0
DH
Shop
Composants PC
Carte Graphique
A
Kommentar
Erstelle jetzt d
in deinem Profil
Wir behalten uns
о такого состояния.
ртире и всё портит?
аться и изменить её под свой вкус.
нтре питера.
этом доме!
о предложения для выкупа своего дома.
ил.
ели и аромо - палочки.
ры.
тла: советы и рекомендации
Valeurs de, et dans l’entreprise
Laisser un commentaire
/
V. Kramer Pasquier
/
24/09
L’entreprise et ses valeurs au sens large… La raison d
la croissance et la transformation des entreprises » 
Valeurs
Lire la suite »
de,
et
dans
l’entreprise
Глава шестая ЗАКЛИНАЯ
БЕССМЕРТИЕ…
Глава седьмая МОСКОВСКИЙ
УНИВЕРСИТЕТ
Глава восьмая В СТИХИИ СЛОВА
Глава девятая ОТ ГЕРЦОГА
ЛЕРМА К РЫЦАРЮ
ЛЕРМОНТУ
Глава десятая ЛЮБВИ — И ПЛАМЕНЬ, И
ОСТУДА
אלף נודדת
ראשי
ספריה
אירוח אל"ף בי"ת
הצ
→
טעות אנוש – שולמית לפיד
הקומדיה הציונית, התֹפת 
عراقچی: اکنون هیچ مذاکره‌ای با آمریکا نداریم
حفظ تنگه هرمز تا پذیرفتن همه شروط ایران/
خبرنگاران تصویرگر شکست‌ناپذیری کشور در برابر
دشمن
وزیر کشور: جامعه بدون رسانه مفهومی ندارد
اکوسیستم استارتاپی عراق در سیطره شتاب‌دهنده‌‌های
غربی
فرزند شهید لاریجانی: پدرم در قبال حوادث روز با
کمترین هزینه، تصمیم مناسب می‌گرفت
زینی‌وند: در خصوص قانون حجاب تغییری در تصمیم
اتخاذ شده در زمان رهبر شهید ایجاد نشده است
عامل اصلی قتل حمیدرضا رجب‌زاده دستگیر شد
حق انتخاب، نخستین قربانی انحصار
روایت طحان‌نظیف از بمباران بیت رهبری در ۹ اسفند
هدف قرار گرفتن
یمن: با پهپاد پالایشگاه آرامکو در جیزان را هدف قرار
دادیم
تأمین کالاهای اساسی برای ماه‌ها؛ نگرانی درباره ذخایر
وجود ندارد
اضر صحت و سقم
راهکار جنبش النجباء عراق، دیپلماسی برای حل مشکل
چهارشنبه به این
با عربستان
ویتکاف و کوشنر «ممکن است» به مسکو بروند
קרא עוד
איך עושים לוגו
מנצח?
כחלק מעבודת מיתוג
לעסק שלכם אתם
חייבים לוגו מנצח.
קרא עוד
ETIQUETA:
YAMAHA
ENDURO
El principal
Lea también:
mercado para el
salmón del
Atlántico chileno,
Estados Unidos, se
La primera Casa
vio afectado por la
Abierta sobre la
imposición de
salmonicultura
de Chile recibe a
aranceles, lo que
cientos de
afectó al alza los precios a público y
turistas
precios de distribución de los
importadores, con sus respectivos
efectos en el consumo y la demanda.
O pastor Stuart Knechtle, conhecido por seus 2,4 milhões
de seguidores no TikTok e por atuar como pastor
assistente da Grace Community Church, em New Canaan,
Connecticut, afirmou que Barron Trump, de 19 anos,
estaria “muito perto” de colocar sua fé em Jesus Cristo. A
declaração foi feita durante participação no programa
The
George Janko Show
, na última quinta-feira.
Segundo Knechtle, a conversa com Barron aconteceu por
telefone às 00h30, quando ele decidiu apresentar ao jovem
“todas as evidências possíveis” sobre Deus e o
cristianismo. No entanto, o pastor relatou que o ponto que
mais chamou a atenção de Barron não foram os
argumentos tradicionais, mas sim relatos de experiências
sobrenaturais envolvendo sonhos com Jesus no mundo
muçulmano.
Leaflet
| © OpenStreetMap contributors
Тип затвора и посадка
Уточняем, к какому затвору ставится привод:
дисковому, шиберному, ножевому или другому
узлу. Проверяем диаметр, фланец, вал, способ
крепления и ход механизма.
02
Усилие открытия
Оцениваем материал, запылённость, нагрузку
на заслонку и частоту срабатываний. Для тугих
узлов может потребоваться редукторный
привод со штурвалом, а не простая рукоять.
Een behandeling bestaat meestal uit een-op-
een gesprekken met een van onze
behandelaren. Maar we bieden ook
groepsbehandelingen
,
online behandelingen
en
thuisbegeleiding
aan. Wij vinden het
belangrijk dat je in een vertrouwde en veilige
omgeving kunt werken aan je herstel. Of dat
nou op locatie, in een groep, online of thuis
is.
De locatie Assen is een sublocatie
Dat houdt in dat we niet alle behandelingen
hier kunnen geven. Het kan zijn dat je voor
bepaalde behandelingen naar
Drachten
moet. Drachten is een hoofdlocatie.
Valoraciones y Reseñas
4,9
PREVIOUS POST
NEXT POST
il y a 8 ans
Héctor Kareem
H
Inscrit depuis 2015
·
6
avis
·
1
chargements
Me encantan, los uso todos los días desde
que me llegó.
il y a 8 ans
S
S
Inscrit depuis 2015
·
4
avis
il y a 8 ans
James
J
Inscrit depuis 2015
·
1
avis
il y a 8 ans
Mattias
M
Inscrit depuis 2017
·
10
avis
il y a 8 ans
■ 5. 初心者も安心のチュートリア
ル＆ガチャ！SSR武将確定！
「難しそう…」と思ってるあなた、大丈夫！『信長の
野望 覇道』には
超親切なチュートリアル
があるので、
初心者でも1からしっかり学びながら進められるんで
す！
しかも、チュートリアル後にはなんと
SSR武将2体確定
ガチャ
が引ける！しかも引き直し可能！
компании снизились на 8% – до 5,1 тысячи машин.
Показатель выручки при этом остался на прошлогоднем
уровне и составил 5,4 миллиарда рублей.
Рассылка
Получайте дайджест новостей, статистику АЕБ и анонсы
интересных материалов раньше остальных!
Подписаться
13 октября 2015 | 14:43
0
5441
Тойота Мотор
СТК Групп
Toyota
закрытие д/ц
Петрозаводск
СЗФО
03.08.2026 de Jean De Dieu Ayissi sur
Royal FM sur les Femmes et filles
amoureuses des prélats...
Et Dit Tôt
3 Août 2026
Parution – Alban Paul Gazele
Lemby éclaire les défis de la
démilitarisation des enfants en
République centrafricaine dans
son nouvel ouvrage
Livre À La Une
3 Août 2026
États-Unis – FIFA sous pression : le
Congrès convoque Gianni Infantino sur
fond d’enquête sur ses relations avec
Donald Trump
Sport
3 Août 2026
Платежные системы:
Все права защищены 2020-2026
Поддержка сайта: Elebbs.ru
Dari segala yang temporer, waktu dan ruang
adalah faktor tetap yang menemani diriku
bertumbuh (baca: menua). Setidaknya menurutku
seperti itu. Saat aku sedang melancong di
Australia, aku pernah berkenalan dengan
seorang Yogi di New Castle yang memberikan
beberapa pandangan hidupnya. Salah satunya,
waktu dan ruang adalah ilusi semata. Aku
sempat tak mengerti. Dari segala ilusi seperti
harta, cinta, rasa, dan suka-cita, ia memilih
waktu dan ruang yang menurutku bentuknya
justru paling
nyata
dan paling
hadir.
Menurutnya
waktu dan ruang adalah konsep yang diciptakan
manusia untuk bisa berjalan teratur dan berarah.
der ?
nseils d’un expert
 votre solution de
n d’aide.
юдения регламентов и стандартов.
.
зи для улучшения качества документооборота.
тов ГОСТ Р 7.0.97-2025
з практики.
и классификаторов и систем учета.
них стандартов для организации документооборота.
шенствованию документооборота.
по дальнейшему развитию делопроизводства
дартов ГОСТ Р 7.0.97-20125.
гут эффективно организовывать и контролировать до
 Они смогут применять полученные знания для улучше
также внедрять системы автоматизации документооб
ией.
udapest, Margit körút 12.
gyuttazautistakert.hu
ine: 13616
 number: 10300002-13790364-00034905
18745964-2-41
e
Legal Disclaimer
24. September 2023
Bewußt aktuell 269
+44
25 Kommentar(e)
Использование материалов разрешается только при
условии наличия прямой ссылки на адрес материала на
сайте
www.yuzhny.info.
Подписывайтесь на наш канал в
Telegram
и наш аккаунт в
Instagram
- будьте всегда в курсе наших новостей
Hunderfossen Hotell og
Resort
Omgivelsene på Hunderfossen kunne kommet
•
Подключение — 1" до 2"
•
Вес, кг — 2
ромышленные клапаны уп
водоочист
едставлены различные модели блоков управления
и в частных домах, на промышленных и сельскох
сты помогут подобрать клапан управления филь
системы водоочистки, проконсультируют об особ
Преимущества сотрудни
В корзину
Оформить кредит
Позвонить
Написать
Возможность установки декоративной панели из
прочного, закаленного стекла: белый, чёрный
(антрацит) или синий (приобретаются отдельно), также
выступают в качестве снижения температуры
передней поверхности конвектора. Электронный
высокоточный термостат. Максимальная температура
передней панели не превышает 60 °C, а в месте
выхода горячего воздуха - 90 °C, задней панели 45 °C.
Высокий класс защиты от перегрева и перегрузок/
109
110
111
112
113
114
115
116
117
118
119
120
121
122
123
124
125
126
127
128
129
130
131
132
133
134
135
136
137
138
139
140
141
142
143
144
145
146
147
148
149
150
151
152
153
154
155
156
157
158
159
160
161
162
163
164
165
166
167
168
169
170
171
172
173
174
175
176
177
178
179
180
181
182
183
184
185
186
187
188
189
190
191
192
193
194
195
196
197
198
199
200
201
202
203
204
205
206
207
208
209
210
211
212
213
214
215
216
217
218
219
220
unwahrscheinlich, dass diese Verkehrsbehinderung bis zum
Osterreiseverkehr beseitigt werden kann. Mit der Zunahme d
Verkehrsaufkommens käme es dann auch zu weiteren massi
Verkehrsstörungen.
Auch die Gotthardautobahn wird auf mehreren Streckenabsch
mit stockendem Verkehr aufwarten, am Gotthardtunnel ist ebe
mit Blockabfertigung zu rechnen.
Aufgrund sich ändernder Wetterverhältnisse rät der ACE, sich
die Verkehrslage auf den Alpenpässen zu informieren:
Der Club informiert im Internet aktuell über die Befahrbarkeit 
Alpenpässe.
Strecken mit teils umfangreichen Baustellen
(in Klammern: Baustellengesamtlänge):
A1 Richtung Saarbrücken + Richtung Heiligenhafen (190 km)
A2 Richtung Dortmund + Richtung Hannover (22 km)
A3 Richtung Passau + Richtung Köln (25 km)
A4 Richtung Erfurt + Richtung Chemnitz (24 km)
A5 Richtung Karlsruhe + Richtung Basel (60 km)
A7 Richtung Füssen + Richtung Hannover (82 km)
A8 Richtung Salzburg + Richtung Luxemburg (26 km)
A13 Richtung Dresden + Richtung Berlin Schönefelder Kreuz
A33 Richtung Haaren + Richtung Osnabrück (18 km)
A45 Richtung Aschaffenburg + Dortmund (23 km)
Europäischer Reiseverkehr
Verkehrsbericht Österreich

------

Goal of the exercise: Send back exactly, with nothing added, the lines from the first line of the material above through the line holding "حفظ تنگه هرمز تا پذیرفتن همه شروط ایران/"; both ends are included.

Finished task:
0
DH
Shop
Composants PC
Carte Graphique
A
Kommentar
Erstelle jetzt d
in deinem Profil
Wir behalten uns
о такого состояния.
ртире и всё портит?
аться и изменить её под свой вкус.
нтре питера.
этом доме!
о предложения для выкупа своего дома.
ил.
ели и аромо - палочки.
ры.
тла: советы и рекомендации
Valeurs de, et dans l’entreprise
Laisser un commentaire
/
V. Kramer Pasquier
/
24/09
L’entreprise et ses valeurs au sens large… La raison d
la croissance et la transformation des entreprises » 
Valeurs
Lire la suite »
de,
et
dans
l’entreprise
Глава шестая ЗАКЛИНАЯ
БЕССМЕРТИЕ…
Глава седьмая МОСКОВСКИЙ
УНИВЕРСИТЕТ
Глава восьмая В СТИХИИ СЛОВА
Глава девятая ОТ ГЕРЦОГА
ЛЕРМА К РЫЦАРЮ
ЛЕРМОНТУ
Глава десятая ЛЮБВИ — И ПЛАМЕНЬ, И
ОСТУДА
אלף נודדת
ראשי
ספריה
אירוח אל"ף בי"ת
הצ
→
טעות אנוש – שולמית לפיד
הקומדיה הציונית, התֹפת 
عراقچی: اکنون هیچ مذاکره‌ای با آمریکا نداریم
حفظ تنگه هرمز تا پذیرفتن همه شروط ایران/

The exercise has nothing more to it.